4. Expansion of civil rights protections based upon “Sexual Orientation” and “Gender Identity/Expression” is unnecessary and will lead to litigation against cities. These laws are a classic example of how “legislation begets litigation.” Injecting “sexuality” and “gender identity or expression” into civil rights law opens a Pandora’s box of ways for a city to be sued. Either a city will end up discriminating against people on the basis of sexual orientation and “gender identity” to placate religious beliefs in the workplace, or they will discriminate against religious beliefs in order to placate sexual orientation and “gender identity” lifestyles in the workplace. Hostile workplace lawsuits will be inevitable.

5. Expansion of such Ordinances is inevitable and will create hidden costs to taxpayers. In other cities, advocates have sought to extend a city’s policy beyond decision to hire, fire or promote employees. The next step is for employment benefits that will prove costly. For example, under medical benefits, cities have been required to pay for costly sex-reassignment surgical procedures, estimated even by advocates to cost on average between $30,000 and $70,000. For example:

  • Massachusetts – the state health plan was required to pay for transsexual’s breast reconstruction surgery due to defective breast implants.
  • New York – A high school was required to pay for a teacher’s one-year leave in order to have a sex- change operation. Now the teacher is seeking disability benefits.
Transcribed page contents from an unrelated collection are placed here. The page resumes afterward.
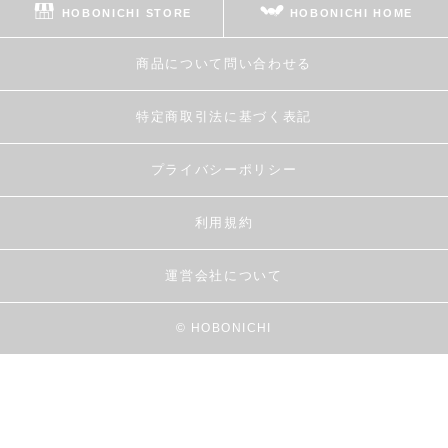
HOBONICHI STORE
HOBONICHI HOME
商品について問い合わせる
特定商取引法に基づく表記
プライバシーポリシー
利用規約
運営会社について
© HOBONICHI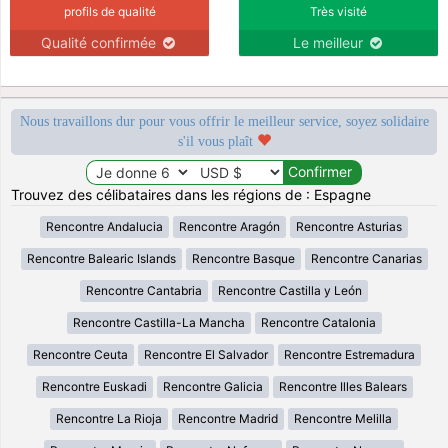
profils de qualité
Très visité
Qualité confirmée
Le meilleur
Nous travaillons dur pour vous offrir le meilleur service, soyez solidaire
s'il vous plaît
Trouvez des célibataires dans les régions de : Espagne
Rencontre Andalucia
Rencontre Aragón
Rencontre Asturias
Rencontre Balearic Islands
Rencontre Basque
Rencontre Canarias
Rencontre Cantabria
Rencontre Castilla y León
Rencontre Castilla-La Mancha
Rencontre Catalonia
Rencontre Ceuta
Rencontre El Salvador
Rencontre Estremadura
Rencontre Euskadi
Rencontre Galicia
Rencontre Illes Balears
Rencontre La Rioja
Rencontre Madrid
Rencontre Melilla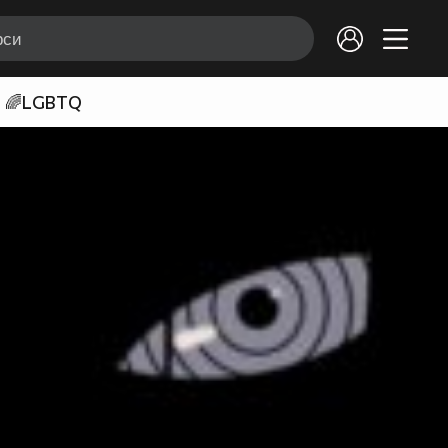
🌈LGBTQ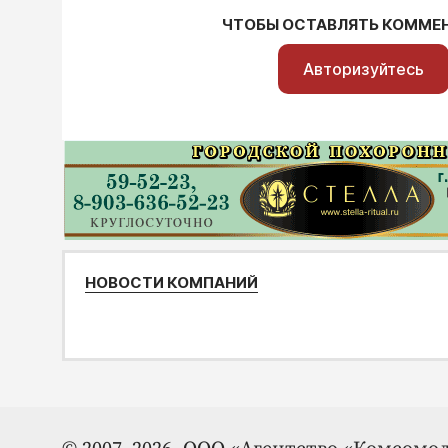
ЧТОБЫ ОСТАВЛЯТЬ КОММЕ
Авторизуйтесь
НОВОСТИ КОМПАНИЙ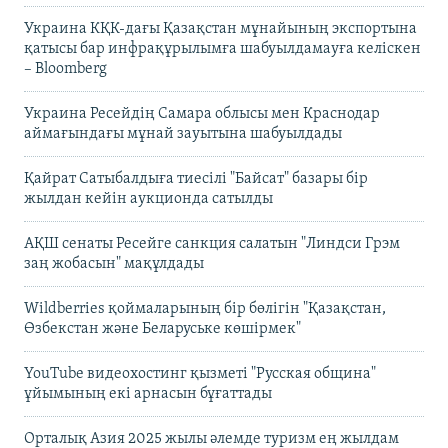
Украина КҚК-дағы Қазақстан мұнайының экспортына
қатысы бар инфрақұрылымға шабуылдамауға келіскен
– Bloomberg
Украина Ресейдің Самара облысы мен Краснодар
аймағындағы мұнай зауытына шабуылдады
Қайрат Сатыбалдыға тиесілі "Байсат" базары бір
жылдан кейін аукционда сатылды
АҚШ сенаты Ресейге санкция салатын "Линдси Грэм
заң жобасын" мақұлдады
Wildberries қоймаларының бір бөлігін "Қазақстан,
Өзбекстан және Беларуське көшірмек"
YouTube видеохостинг қызметі "Русская община"
ұйымының екі арнасын бұғаттады
Орталық Азия 2025 жылы әлемде туризм ең жылдам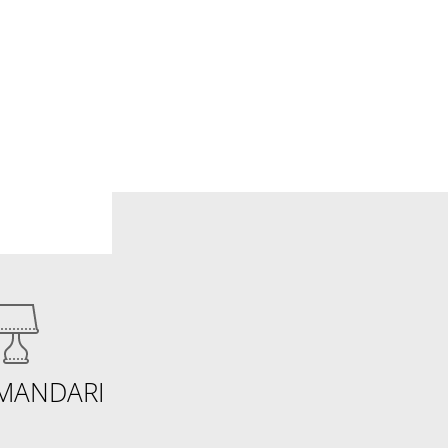
MANDARI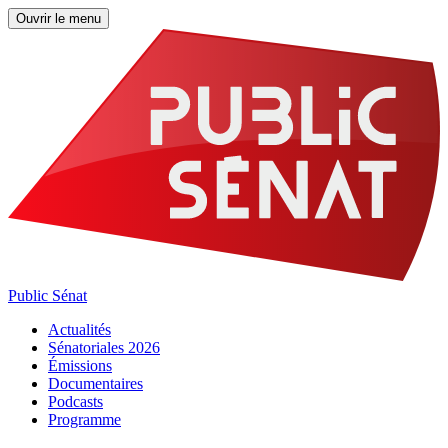
Ouvrir le menu
Public Sénat
Actualités
Sénatoriales 2026
Émissions
Documentaires
Podcasts
Programme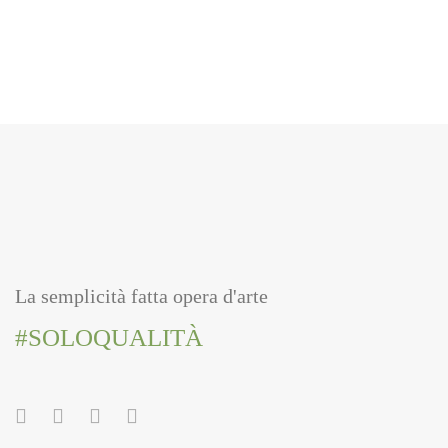
La semplicità fatta opera d'arte
#SOLOQUALITÀ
6. The terms “gender identity” and “gender expression” are overly broad and completely open- ended. Leading academic institutions, pro-GLBT advocacy organizations and GLBT publications have identified more than 50 different terms that are used in both popular culture and contemporary academic settings to describe the virtually unlimited manifestation of “gender identity.”

7. The vast majority of individuals who self-identify by a “gender identity” that differs from their biological sex experience what can be legitimately described as a Sexual or Gender Identity Disorder as classified by the American Psychiatric Association (APA). These include Gender Identity Disorder, gender dysphoria or transvestic paraphilia (cross-dressing fetish). The APA says that “Gender dysphoria denotes strong and persistent feelings of discomfort with one’s assigned sex, the desire to possess the body of the other sex, and the desire to be regarded by others as a member of the other sex.”(Diagnostic and Statistic Manual of Mental Disorders – IV – TR, p. 535). The inclusion of “gender identity” in governmental personnel policies is a dangerous step toward giving protected legal status to cross-dressing (transvestic fetish).